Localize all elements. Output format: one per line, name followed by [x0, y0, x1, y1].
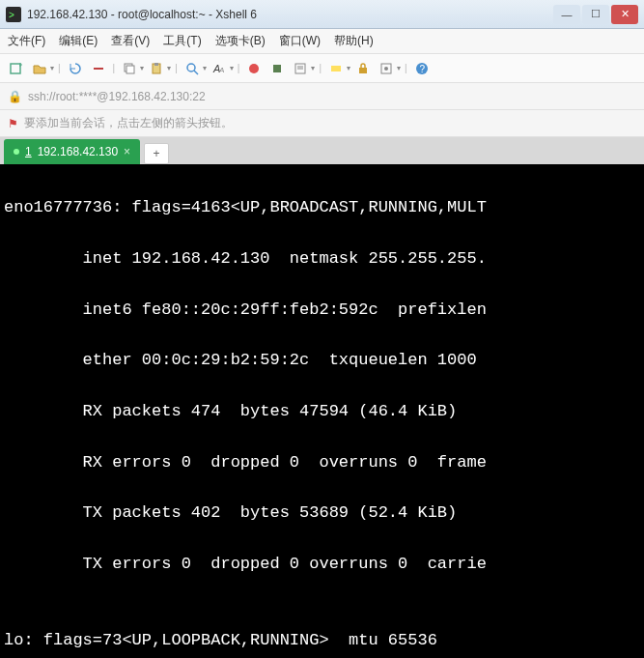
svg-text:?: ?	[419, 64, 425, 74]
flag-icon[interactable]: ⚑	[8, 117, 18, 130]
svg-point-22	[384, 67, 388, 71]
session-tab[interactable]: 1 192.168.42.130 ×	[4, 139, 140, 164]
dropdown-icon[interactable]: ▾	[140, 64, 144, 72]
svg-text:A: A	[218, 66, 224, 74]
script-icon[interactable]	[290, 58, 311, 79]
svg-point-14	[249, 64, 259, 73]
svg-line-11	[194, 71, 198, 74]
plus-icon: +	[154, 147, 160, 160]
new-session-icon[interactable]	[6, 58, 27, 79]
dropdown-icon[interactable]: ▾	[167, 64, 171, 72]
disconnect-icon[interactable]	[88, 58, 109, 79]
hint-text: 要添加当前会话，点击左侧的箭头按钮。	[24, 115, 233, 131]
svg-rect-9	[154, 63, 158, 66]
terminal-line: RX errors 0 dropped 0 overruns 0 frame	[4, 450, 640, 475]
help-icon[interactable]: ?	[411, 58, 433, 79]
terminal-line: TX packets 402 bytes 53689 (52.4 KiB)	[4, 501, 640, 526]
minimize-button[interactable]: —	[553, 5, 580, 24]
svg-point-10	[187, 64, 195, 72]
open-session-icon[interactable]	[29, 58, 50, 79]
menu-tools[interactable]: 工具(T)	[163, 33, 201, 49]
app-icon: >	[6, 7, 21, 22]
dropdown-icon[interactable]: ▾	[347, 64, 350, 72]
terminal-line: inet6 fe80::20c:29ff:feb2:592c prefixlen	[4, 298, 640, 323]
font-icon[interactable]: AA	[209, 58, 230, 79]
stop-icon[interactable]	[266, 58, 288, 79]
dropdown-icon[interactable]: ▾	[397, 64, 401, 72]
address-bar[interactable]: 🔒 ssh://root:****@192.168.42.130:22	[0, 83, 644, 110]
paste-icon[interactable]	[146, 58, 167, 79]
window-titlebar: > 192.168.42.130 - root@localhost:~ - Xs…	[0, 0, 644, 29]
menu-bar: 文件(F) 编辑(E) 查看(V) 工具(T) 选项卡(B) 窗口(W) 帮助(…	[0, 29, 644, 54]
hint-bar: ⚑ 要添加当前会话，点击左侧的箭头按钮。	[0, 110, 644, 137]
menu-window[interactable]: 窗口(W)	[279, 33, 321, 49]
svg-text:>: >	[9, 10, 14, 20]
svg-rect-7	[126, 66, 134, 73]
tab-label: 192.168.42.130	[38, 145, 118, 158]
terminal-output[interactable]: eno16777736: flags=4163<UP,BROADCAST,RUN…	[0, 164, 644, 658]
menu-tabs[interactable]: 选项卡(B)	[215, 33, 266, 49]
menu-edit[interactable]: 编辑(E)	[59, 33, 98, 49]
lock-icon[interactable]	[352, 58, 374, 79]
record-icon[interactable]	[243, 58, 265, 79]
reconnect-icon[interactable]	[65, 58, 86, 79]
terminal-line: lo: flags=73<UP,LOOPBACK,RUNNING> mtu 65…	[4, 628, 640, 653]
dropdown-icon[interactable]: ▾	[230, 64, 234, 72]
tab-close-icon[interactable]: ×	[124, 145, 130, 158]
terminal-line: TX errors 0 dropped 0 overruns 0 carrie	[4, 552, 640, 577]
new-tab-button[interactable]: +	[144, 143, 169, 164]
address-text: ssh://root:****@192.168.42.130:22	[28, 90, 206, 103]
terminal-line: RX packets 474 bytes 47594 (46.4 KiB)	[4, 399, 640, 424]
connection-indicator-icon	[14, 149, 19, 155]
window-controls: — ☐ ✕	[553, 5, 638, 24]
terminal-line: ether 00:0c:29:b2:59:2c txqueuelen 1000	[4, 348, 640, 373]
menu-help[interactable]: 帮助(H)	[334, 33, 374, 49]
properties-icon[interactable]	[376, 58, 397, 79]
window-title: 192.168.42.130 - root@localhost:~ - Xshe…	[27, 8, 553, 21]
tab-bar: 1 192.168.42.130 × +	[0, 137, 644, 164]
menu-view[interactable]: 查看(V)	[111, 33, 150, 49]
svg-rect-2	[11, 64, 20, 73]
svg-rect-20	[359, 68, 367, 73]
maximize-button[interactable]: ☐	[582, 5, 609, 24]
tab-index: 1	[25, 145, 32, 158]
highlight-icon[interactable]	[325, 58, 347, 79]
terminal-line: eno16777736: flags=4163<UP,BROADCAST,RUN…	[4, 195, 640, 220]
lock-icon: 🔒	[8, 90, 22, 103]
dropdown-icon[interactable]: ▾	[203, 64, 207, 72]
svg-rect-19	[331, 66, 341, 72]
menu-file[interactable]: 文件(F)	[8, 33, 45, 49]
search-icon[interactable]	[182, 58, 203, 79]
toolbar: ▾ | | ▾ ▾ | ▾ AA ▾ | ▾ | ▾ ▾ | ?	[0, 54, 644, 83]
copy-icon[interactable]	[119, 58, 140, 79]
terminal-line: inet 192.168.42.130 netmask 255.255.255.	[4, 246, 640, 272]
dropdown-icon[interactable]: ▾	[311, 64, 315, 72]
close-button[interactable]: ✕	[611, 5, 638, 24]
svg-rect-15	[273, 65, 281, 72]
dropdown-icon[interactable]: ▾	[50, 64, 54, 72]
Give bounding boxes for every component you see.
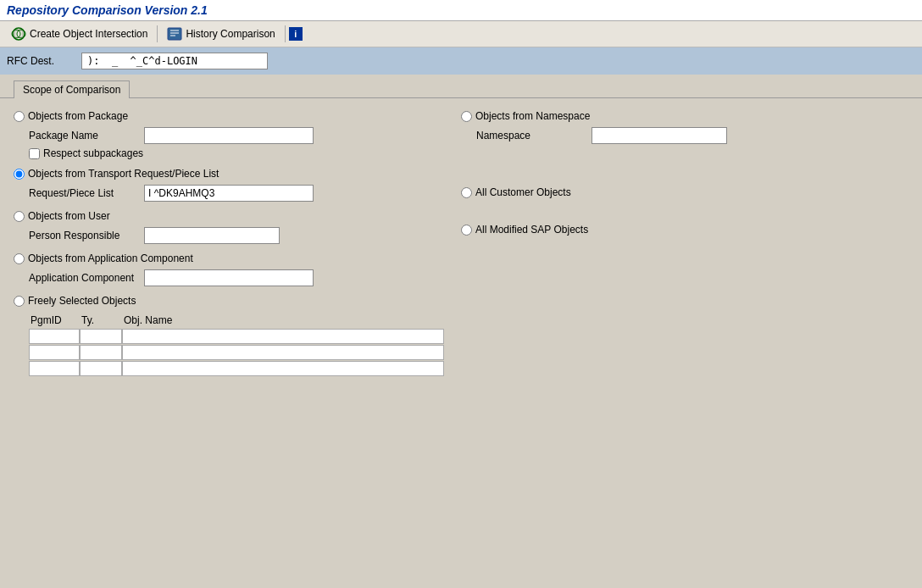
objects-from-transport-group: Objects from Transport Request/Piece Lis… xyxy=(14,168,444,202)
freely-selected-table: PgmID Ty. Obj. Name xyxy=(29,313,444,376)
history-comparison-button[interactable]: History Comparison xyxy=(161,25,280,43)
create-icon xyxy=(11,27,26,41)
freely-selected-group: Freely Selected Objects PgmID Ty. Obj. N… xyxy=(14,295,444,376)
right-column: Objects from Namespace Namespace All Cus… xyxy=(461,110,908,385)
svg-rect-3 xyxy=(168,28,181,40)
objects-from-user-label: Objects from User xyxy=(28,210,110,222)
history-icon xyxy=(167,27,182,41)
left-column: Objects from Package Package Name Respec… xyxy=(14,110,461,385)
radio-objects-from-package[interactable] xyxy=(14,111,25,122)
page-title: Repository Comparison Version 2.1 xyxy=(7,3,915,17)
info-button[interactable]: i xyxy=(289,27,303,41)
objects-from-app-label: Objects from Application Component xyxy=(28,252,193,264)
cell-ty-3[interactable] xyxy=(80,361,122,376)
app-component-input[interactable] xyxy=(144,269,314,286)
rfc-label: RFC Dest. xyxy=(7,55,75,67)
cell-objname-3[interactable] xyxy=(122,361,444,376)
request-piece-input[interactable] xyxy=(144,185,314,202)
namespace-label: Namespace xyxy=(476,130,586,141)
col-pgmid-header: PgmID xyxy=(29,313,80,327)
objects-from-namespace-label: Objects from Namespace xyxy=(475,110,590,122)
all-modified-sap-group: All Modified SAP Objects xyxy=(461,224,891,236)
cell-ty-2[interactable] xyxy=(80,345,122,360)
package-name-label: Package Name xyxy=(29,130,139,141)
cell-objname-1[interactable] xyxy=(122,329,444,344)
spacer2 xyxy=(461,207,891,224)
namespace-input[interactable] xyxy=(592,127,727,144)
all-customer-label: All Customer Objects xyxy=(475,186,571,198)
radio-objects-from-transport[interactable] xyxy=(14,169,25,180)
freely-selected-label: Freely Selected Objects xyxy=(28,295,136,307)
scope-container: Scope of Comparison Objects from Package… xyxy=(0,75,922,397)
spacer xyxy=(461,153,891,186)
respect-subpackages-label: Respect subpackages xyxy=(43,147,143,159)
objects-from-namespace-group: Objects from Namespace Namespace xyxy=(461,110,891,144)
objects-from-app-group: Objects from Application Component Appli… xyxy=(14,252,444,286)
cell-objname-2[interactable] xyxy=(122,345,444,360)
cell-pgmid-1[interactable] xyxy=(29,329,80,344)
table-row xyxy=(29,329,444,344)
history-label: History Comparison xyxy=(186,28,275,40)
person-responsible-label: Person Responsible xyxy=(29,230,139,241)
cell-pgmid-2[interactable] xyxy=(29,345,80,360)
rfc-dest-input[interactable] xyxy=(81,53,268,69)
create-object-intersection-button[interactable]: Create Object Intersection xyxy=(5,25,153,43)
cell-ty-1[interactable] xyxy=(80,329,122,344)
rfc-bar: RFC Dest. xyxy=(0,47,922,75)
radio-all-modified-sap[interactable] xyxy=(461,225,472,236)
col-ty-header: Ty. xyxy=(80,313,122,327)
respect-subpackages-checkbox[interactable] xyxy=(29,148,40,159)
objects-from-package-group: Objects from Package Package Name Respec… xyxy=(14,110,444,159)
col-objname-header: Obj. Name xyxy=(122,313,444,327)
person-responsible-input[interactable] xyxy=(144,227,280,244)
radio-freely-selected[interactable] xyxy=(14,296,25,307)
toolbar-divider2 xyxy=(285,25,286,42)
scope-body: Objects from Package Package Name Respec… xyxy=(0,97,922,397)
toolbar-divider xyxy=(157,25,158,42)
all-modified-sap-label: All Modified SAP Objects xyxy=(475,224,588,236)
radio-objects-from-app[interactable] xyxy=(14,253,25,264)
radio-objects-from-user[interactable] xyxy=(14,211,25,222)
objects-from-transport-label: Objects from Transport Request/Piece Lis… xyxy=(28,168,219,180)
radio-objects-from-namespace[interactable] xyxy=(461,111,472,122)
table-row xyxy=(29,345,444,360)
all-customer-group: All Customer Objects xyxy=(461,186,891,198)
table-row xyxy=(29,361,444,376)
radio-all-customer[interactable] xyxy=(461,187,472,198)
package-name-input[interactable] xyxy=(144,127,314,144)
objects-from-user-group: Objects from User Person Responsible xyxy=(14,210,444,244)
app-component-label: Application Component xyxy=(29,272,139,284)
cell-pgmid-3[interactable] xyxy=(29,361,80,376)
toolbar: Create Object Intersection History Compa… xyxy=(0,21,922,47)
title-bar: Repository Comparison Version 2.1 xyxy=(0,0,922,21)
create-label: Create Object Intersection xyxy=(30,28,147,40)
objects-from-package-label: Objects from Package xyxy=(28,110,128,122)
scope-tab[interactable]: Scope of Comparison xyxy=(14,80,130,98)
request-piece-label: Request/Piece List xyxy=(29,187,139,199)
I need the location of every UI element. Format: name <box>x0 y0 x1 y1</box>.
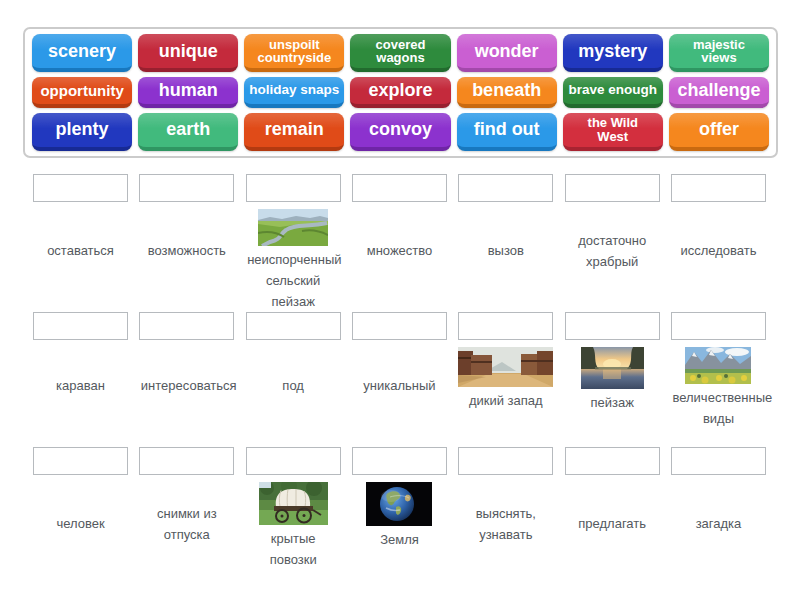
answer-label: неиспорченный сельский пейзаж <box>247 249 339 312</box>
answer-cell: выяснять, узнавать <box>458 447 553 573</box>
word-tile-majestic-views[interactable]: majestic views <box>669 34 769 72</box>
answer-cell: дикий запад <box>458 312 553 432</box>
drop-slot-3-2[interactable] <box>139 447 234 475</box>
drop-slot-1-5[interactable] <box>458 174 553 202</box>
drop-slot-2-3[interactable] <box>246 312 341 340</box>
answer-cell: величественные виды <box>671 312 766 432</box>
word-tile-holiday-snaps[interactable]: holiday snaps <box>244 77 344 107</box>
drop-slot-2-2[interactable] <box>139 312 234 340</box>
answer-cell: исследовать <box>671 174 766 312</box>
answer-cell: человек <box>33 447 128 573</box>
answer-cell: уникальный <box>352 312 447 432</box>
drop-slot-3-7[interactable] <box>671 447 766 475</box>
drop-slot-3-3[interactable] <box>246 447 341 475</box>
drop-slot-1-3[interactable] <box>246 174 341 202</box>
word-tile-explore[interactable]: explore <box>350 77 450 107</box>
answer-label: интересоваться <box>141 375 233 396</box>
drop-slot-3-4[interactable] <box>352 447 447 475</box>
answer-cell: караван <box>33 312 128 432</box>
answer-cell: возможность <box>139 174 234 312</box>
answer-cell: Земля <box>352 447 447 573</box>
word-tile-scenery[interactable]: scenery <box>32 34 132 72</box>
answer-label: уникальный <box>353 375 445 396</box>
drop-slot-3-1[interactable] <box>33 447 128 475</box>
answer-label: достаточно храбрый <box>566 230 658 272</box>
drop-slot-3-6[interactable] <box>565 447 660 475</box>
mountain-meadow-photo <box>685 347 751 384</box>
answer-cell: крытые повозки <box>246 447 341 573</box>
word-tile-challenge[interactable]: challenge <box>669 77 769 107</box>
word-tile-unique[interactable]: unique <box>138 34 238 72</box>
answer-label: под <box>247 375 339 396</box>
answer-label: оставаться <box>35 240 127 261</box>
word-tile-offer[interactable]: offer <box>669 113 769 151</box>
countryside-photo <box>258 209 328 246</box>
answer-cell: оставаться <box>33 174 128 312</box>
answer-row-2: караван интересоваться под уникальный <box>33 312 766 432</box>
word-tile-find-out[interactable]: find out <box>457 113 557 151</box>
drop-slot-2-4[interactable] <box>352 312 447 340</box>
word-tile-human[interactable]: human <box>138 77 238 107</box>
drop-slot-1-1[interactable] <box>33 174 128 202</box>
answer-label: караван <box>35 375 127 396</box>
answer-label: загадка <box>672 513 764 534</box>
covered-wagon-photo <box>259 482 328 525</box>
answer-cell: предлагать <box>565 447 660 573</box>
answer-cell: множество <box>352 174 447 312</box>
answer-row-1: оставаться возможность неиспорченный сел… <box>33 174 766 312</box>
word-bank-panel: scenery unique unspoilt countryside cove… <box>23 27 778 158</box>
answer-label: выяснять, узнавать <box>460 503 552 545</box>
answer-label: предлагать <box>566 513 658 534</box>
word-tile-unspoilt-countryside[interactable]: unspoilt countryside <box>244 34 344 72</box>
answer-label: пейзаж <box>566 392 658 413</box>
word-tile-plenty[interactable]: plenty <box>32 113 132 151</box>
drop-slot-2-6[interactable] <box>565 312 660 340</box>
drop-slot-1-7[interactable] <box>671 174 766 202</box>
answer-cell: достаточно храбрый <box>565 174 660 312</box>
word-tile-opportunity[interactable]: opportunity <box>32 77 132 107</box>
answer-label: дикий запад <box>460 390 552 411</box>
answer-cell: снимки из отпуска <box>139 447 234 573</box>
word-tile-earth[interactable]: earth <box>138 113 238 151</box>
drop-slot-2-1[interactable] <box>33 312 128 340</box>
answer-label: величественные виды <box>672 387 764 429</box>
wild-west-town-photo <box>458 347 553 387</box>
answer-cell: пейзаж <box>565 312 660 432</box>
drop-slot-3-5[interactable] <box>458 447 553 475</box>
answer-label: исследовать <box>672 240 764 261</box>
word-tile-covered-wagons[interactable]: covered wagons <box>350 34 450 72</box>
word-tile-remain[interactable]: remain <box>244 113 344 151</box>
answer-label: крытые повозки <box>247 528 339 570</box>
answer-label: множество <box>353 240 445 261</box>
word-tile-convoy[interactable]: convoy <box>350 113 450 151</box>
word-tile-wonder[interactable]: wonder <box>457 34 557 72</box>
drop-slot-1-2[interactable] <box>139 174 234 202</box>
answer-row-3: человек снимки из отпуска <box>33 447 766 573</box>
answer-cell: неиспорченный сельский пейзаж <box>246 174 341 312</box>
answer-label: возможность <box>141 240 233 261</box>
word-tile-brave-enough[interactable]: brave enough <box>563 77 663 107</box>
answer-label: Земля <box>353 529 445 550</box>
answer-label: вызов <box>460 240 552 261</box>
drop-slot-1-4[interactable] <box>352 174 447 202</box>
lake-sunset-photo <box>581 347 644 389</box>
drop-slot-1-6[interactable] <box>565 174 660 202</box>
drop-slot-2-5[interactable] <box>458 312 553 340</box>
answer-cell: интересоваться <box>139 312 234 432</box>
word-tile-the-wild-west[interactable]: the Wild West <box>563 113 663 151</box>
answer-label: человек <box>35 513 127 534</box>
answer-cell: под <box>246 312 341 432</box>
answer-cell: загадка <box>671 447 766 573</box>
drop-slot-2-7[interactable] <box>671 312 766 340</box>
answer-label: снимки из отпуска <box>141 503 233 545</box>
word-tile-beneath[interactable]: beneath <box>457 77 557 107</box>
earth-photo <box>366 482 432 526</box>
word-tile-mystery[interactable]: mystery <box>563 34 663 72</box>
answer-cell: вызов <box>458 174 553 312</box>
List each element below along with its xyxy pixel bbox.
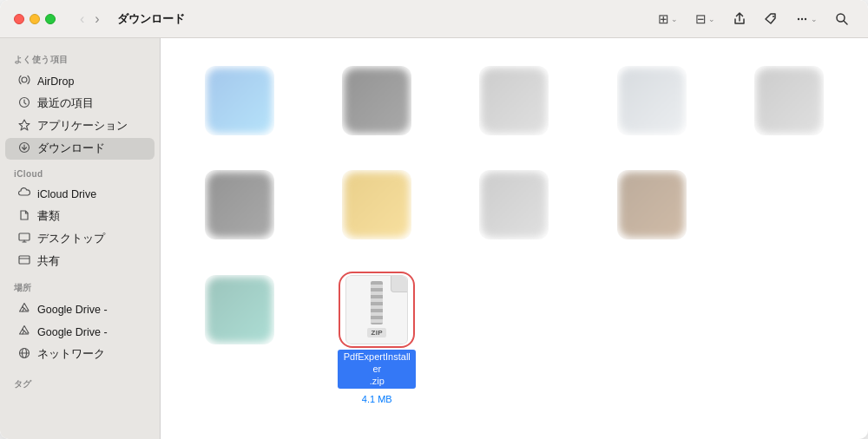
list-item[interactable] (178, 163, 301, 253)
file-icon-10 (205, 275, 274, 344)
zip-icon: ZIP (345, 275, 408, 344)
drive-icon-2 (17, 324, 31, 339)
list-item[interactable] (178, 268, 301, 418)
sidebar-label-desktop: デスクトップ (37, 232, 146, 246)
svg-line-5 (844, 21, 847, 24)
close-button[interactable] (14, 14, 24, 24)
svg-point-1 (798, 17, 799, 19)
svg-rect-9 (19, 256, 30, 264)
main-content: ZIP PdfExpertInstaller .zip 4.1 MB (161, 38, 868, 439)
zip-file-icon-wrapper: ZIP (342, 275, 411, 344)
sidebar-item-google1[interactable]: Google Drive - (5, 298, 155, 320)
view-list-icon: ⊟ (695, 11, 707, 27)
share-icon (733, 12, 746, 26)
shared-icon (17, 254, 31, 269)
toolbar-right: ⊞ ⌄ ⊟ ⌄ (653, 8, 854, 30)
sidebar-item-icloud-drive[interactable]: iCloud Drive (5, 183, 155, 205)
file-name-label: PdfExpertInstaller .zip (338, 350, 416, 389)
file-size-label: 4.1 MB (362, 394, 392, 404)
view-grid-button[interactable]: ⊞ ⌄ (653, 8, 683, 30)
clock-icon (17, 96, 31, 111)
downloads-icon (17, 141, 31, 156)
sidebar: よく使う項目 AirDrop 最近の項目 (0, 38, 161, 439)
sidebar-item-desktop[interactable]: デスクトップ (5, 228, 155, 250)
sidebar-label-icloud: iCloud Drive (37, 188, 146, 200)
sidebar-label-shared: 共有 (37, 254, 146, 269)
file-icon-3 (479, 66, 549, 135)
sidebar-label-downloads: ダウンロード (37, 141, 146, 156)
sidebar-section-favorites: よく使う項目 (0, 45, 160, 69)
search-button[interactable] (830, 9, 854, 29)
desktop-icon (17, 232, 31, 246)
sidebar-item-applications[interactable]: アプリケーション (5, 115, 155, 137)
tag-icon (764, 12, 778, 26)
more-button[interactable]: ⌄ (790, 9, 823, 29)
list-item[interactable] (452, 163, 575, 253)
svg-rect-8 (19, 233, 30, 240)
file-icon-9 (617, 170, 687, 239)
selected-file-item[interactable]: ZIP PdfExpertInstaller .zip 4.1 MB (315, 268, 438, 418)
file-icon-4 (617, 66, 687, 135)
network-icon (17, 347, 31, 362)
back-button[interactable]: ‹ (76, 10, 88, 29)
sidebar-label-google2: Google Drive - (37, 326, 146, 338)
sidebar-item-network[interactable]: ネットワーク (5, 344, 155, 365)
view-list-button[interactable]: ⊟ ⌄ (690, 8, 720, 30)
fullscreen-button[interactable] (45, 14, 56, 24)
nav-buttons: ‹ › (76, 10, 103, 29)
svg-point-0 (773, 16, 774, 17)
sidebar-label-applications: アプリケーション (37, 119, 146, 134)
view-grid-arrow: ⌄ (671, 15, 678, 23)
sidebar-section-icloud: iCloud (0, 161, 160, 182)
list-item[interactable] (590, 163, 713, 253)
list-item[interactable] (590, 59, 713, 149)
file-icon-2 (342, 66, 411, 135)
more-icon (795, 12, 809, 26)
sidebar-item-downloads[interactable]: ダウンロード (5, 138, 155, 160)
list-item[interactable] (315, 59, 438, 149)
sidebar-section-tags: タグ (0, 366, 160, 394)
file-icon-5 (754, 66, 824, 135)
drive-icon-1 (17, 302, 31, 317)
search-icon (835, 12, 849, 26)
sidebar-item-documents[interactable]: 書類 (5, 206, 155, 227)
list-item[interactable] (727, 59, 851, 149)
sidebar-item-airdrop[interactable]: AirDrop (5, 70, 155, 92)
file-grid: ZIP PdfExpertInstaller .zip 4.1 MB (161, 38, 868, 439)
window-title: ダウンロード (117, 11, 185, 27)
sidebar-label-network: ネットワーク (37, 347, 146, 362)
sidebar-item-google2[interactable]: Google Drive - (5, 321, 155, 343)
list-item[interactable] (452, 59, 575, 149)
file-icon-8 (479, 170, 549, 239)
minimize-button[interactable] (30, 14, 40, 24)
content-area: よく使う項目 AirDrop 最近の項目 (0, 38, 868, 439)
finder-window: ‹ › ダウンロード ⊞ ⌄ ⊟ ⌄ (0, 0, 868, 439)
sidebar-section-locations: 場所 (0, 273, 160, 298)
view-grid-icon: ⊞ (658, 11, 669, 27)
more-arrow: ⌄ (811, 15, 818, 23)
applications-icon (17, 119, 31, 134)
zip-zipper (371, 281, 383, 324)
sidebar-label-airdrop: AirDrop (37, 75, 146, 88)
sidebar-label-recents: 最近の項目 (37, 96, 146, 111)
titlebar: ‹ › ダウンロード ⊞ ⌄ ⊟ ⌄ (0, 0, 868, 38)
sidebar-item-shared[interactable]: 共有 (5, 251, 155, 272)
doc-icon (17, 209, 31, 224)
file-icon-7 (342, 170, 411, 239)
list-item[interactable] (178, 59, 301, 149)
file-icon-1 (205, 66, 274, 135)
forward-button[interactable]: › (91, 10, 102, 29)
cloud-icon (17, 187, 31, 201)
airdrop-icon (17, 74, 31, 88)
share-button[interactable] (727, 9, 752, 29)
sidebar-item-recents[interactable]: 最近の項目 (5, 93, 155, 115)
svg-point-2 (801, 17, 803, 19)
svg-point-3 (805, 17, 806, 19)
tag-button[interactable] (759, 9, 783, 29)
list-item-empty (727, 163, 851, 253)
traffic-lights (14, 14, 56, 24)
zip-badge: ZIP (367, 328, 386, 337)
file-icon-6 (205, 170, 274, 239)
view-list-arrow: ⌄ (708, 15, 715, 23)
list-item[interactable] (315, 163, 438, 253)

————————

YOUR OBJECTIVE: Go through the records above and, whenever a line includes the word "よく使う項目", copy it.

EXERCISE ANSWER:
sidebar: よく使う項目 AirDrop 最近の項目 (0, 38, 161, 439)
sidebar-section-favorites: よく使う項目 (0, 45, 160, 69)
content-area: よく使う項目 AirDrop 最近の項目 (0, 38, 868, 439)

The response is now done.